Brief: The pictures are to be left out, and all remaining data is to be transcribed exactly as it appears.

Data for this exercise:

____________________

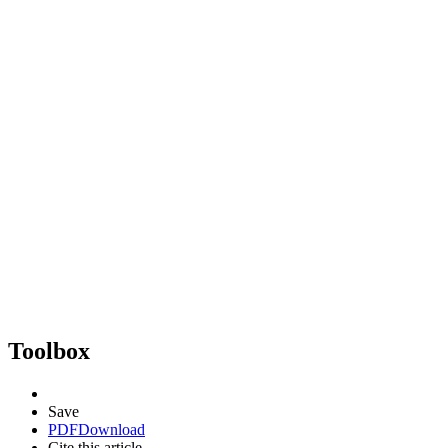
Toolbox
Save
PDF
Download
Cite this article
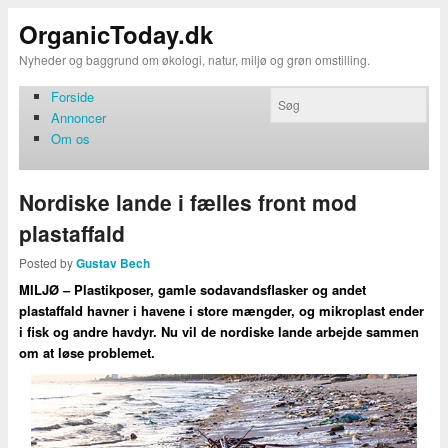
OrganicToday.dk
Nyheder og baggrund om økologi, natur, miljø og grøn omstilling.
Forside
Annoncer
Om os
Nordiske lande i fælles front mod
plastaffald
Posted by
Gustav Bech
MILJØ – Plastikposer, gamle sodavandsflasker og andet
plastaffald havner i havene i store mængder, og mikroplast ender
i fisk og andre havdyr. Nu vil de nordiske lande arbejde sammen
om at løse problemet.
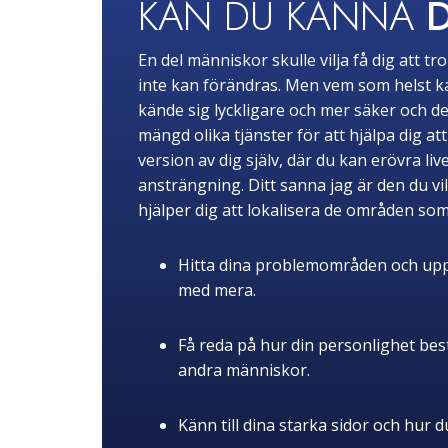
KAN DU KÄNNA
En del människor skulle vilja få dig att 
inte kan förändras. Men vem som helst kan 
kände sig lyckligare och mer säker och de
mängd olika tjänster för att hjälpa dig a
version av dig själv, där du kan erövra 
ansträngning. Ditt sanna jag är den du vi
hjälper dig att lokalisera de områden s
Hitta dina problemområden och upptäc
med mera.
Få reda på hur din personlighet best
andra människor.
Känn till dina starka sidor och hur d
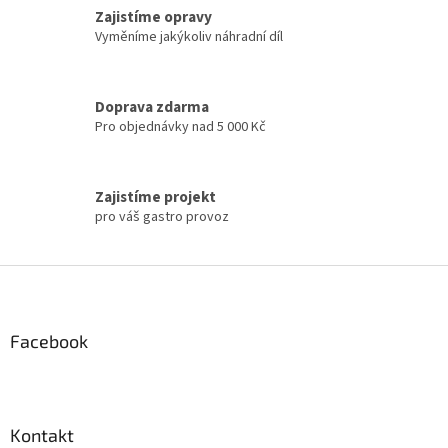
Zajistíme opravy
Vyměníme jakýkoliv náhradní díl
Doprava zdarma
Pro objednávky nad 5 000 Kč
Zajistíme projekt
pro váš gastro provoz
Z
á
p
a
Facebook
t
í
Kontakt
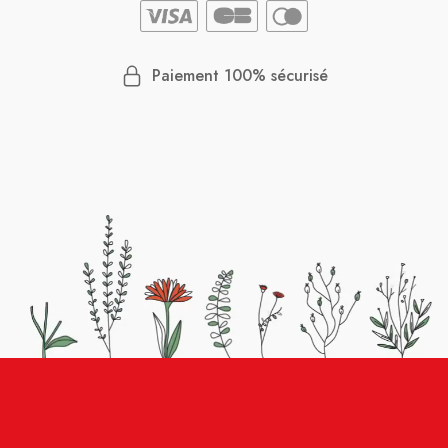
Paiement 100% sécurisé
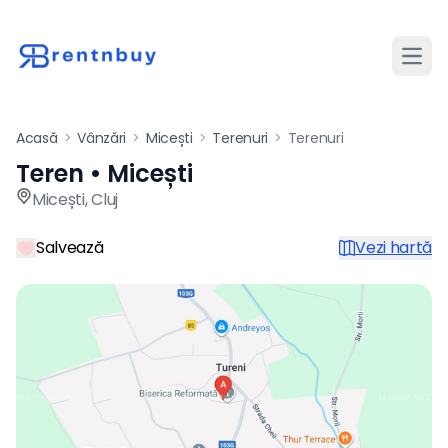
Desch
Acasă
>
Vânzări
>
Micești
>
Terenuri
>
Terenuri
Teren • Micești
Teren de vânzare în Micești 
Micești
,
Cluj
Salvează
Vezi hartă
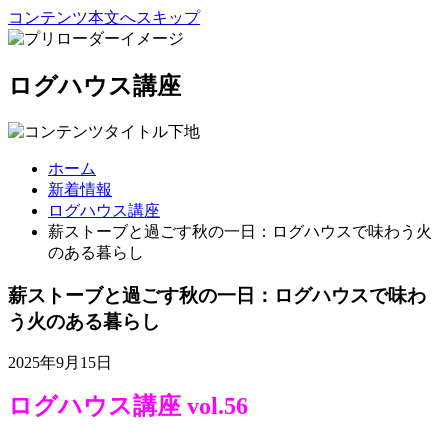
コンテンツ本文へスキップ
ログハウス講座
ホーム
新着情報
ログハウス講座
薪ストーブと過ごす秋の一日：ログハウスで味わう火
のある暮らし
薪ストーブと過ごす秋の一日：ログハウスで味わ
う火のある暮らし
2025年9月15日
ログハウス講座 vol.56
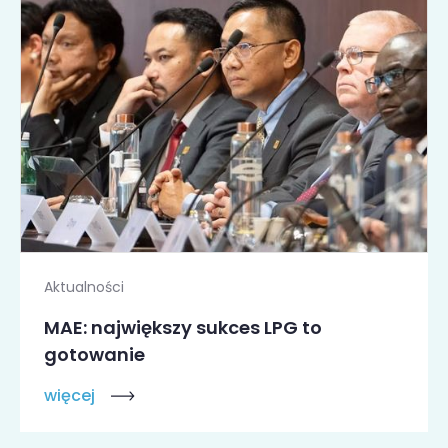
Aktualności
MAE: największy sukces LPG to
gotowanie
więcej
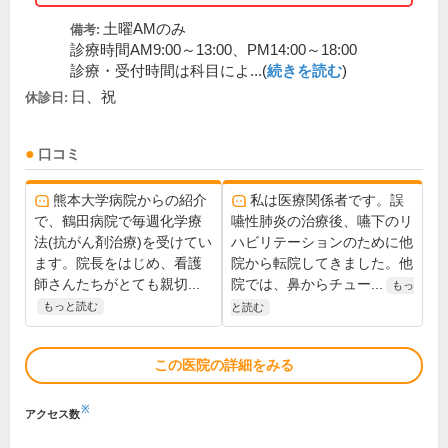
土曜AMのみ
備考:
診療時間AM9:00～13:00、PM14:00～18:00
診療・受付時間は科目によ...(
続きを読む
)
日、祝
休診日:
口コミ
熊本大学病院からの紹介
私は医療関係者です。誤
で、鶴田病院で毎週化学療
嚥性肺炎の治療後、嚥下のリ
法(抗がん剤治療)を受けてい
ハビリテーションのために他
ます。院長をはじめ、看護
院から転院してきました。他
師さんたちがとても親切...
院では、鼻からチュー...
もっ
もっと読む
と読む
この医院の詳細をみる
※
アクセス数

____________________

Written solution:
Toolbox
Save
PDF
Download
Cite this article
OrganicToday.dk
Nyheder og baggrund om økologi, natur, miljø og grøn omstilling.
Forside
Annoncer
Om os
Nordiske lande i fælles front mod
plastaffald
Posted by
Gustav Bech
MILJØ – Plastikposer, gamle sodavandsflasker og andet
plastaffald havner i havene i store mængder, og mikroplast ender
i fisk og andre havdyr. Nu vil de nordiske lande arbejde sammen
om at løse problemet.
KAN DU KÄNNA
En del människor skulle vilja få dig att 
inte kan förändras. Men vem som helst kan 
kände sig lyckligare och mer säker och de
mängd olika tjänster för att hjälpa dig a
version av dig själv, där du kan erövra 
ansträngning. Ditt sanna jag är den du vi
hjälper dig att lokalisera de områden s
Hitta dina problemområden och upptäc
med mera.
Få reda på hur din personlighet best
andra människor.
Känn till dina starka sidor och hur d
Zajistíme opravy
Vyměníme jakýkoliv náhradní díl
Doprava zdarma
Pro objednávky nad 5 000 Kč
Zajistíme projekt
pro váš gastro provoz
Z
á
p
a
Facebook
t
í
Kontakt
Paiement 100% sécurisé
Desch
Acasă
>
Vânzări
>
Micești
>
Terenuri
>
Terenuri
Teren • Micești
Teren de vânzare în Micești 
Micești
,
Cluj
Salvează
Vezi hartă
コンテンツ本文へスキップ
ログハウス講座
ホーム
新着情報
ログハウス講座
薪ストーブと過ごす秋の一日：ログハウスで味わう火
のある暮らし
薪ストーブと過ごす秋の一日：ログハウスで味わ
う火のある暮らし
2025年9月15日
ログハウス講座 vol.56
Aktualności
MAE: największy sukces LPG to
gotowanie
więcej
土曜AMのみ
備考:
診療時間AM9:00～13:00、PM14:00～18:00
診療・受付時間は科目によ...(
続きを読む
)
日、祝
休診日:
口コミ
熊本大学病院からの紹介
私は医療関係者です。誤
で、鶴田病院で毎週化学療
嚥性肺炎の治療後、嚥下のリ
法(抗がん剤治療)を受けてい
ハビリテーションのために他
ます。院長をはじめ、看護
院から転院してきました。他
師さんたちがとても親切...
院では、鼻からチュー...
もっ
もっと読む
と読む
この医院の詳細をみる
※
アクセス数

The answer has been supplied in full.